- Copertina flessibile: 152 pagine. Editore: Independently published. Collana: Arte di Vivere. ISBN-10: 1549534831. ISBN-13: 978-1549534836)
Ciò che chiamiamo Manifestazione per il Vedanta è una combinazione di
cinque principi (Spazio, Aria, Fuoco, Acqua e Terra) e tre "qualità”
(Sattva, Tajas, Tamas). Questo significa che, a livello assoluto, non c'è
nessuna differenza tra IO (inteso come mente, sensazioni, emozioni, corpo) ed
un carciofo. I principi costitutivi sono gli stessi. Io però parlo, esprimo
desideri e sentimenti e costruisco cose e situazioni.
Costruire, parlare, esprimere sono tutte delle modificazioni del
linguaggio. L'IO è qualcosa che è costruito da pensieri/parole e produce
pensieri/parole.
In un certo senso, quindi, IO SONO
IL LINGUAGGIO. Ciò che definisco IO, il piccolo io empirico, l'Ego, è “la
mia maniera di dirlo”. “IO” sono le parole che uso.
“Mente” sono i pensieri che insorgono. Un vortice di pensieri/parole che,
quasi magicamente, diviene a sua volta un produttore di parole e pensieri, e
queste parole/pensieri si trasformano in una certa maniera di muoversi, di
comportarsi, di raccontare il mondo circostante ed infine di modificarlo a “mia”
immagine. Le parole/pensieri, la mia maniera di pensare e parlare, ad esempio,
in italiano, non può essere considerata innata, è frutto di un processo di
apprendimento che comincia, pare, a partire dai sei mesi di vita. Se è vero che
il bambino emette dei suoni più o meno articolati è anche vero che questi suoni
vengono interpretati dagli adulti a seconda della loro esperienza e dei loro
desideri. Difficile credere che Il bambino prima dei sei mesi abbia possibilità
di pensare in maniera discorsiva.
Una notte di una ventina di anni fa, mi sono svegliato di colpo ed ho visto
Angelica, mia figlia piccola (che ancora non parlava ma riusciva a stare in
piedi, poggiandosi sulle sbarre del lettino) che mi osservava.
Ci siamo guardati negli occhi per quasi un'ora, in silenzio.
Fu un'esperienza sconvolgente. Non riuscivo neppu-re ad immaginare cosa
pensasse, anzi sembrava che non pensasse proprio. Mi guardava negli occhi, e basta.
Dopo un po' anch'io mi sono trovato a guardarla negli occhi e basta.
Non un pensiero.
Non un'immagine che insorgesse nella mente.
La mattina dopo ho cominciato a pensare le cose più stravaganti.
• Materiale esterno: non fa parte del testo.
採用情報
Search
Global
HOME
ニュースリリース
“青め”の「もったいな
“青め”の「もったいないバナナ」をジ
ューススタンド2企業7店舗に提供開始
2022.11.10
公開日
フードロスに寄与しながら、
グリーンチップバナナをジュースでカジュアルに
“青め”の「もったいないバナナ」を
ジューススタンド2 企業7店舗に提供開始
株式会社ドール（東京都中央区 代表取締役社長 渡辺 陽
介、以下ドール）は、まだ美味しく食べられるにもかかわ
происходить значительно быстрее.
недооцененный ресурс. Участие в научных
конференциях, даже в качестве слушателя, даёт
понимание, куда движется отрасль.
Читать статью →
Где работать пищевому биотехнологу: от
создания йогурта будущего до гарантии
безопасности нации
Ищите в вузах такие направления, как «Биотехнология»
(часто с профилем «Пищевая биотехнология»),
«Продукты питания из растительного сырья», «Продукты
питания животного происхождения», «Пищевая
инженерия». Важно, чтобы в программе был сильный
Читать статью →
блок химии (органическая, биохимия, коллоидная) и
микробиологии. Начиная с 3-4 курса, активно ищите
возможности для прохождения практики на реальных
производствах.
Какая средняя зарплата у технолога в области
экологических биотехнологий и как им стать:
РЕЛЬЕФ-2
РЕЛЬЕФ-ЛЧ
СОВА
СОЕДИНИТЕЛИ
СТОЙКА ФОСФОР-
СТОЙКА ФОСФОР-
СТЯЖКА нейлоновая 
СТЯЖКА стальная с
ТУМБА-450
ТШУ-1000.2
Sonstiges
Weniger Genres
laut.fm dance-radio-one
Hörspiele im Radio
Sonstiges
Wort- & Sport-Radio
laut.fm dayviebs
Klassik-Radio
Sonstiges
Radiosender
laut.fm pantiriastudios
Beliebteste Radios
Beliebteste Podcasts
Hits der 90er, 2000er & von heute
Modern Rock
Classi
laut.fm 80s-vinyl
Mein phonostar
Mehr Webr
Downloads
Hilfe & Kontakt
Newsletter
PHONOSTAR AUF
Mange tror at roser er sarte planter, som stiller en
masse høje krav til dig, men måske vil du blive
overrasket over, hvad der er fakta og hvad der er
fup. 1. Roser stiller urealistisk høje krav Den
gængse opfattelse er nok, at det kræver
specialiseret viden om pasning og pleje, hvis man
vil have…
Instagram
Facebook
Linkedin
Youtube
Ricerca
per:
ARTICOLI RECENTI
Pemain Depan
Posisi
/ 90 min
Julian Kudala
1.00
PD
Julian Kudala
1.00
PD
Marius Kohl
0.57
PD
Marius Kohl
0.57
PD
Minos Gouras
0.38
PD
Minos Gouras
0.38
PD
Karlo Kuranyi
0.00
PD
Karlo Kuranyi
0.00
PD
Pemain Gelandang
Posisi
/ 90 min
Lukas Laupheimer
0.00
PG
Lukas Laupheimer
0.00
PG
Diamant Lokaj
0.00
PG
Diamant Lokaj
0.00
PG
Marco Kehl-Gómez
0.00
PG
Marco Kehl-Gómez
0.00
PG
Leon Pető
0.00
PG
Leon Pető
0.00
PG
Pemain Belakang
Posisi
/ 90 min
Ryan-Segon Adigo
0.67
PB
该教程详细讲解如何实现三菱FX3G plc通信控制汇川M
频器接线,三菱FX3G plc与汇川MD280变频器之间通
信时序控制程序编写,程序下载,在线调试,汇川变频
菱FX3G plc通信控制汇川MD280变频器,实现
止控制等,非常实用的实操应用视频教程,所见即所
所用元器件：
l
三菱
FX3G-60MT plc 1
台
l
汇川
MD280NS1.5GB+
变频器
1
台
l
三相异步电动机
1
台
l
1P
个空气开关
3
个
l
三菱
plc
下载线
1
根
Ho pensato
che Angelica fosse un alieno, o la reincarnazione di un grande illuminato o
altro ancora. Poi, improvvisamente, mi sono ricordato di aver sperimentato
esattamente lo stesso stato di non pensiero dieci anni prima, con Francesca,
mia figlia maggiore. Lo sguardo del bambino è annichilen-te. E' immenso, ma
dopo pochi mesi, acquisendo la parola, anche in maniera limitata, cambia,
diviene un cucciolo piagnucoloso o sorridente. Fa tenerezza.
Il suo sguardo può imbarazzare, a volte ma non si riaccenderà più, se non
rarissimamente, di quella luce non luce che annichilisce e paralizza il
pensiero.
Apprendendo un linguaggio si crea un mondo.
Si imparano prima i nomi (pappa, mamma, babbu, tata...) poi i verbi che indicano
le azioni poi il numero di parole apprese comincia ad aumentare in maniera
esponenziale. Una cosa stravagante, che mi sembra di ricordare della prima
infanzia delle mie figlie, è che la parola IO nonostante sia semplice da
ricordare e riconoscere, non è stata tra le prime che hanno cominciato ad
usare. Parlando di se stesse usavano la terza persona: “Bimba ha sete” o semplicemente “Bimba
Ma” (usavano entrambe la sillaba MA per indicare l'acqua). Naturalmente non
si può generalizzare, è possibile che altri bambini imparando a parlare abbiano
usato per prima la parola IO, ma mi pare di ricordare che "IO"
stesso, da bambino, non usassi la prima persona singolare, ma mi riferissi a ME
in terza persona: "ha fame",
mi sembra dicessi.
Tanto è vero che mia madre si burlava di me dicendo che avevo un amico
invisibile. Gli dette pure un nome, Artù o Arturino. Non avendo parole
(intendendo per parole il linguaggio ovvero qualsiasi modalità di espressione
di un concetto) la mente del bambino è insondabile.